■ What this task involves ■
Word for word, restate the lines from the start of the data below through the line containing "What are the".

■ Extracted data entries ■
————————

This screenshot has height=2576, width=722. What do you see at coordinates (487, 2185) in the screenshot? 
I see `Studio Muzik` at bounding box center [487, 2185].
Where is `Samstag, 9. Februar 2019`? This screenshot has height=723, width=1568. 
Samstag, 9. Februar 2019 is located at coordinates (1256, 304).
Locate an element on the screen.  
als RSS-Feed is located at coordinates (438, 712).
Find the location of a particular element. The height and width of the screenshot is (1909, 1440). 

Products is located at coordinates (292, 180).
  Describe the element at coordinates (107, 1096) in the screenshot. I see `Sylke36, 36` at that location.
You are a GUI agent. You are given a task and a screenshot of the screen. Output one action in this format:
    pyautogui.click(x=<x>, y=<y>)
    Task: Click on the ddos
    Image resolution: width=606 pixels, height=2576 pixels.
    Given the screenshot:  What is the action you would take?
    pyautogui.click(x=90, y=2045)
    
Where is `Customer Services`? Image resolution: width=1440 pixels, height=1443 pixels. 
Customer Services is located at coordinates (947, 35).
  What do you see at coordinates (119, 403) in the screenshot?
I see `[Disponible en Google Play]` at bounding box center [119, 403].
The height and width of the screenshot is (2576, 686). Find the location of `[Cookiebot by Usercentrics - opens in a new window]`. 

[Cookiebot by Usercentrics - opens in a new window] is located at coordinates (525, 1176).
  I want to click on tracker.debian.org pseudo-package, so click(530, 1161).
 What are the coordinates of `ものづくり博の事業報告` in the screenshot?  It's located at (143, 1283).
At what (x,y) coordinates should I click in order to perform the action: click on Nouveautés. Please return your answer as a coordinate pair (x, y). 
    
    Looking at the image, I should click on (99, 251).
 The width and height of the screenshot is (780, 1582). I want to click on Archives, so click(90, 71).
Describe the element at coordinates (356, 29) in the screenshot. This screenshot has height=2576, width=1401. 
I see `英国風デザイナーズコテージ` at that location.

————————

■ Result for this exercise ■
This screenshot has height=2576, width=722. What do you see at coordinates (487, 2185) in the screenshot? 
I see `Studio Muzik` at bounding box center [487, 2185].
Where is `Samstag, 9. Februar 2019`? This screenshot has height=723, width=1568. 
Samstag, 9. Februar 2019 is located at coordinates (1256, 304).
Locate an element on the screen.  
als RSS-Feed is located at coordinates (438, 712).
Find the location of a particular element. The height and width of the screenshot is (1909, 1440). 

Products is located at coordinates (292, 180).
  Describe the element at coordinates (107, 1096) in the screenshot. I see `Sylke36, 36` at that location.
You are a GUI agent. You are given a task and a screenshot of the screen. Output one action in this format:
    pyautogui.click(x=<x>, y=<y>)
    Task: Click on the ddos
    Image resolution: width=606 pixels, height=2576 pixels.
    Given the screenshot:  What is the action you would take?
    pyautogui.click(x=90, y=2045)
    
Where is `Customer Services`? Image resolution: width=1440 pixels, height=1443 pixels. 
Customer Services is located at coordinates (947, 35).
  What do you see at coordinates (119, 403) in the screenshot?
I see `[Disponible en Google Play]` at bounding box center [119, 403].
The height and width of the screenshot is (2576, 686). Find the location of `[Cookiebot by Usercentrics - opens in a new window]`. 

[Cookiebot by Usercentrics - opens in a new window] is located at coordinates (525, 1176).
  I want to click on tracker.debian.org pseudo-package, so click(530, 1161).
 What are the coordinates of `ものづくり博の事業報告` in the screenshot?  It's located at (143, 1283).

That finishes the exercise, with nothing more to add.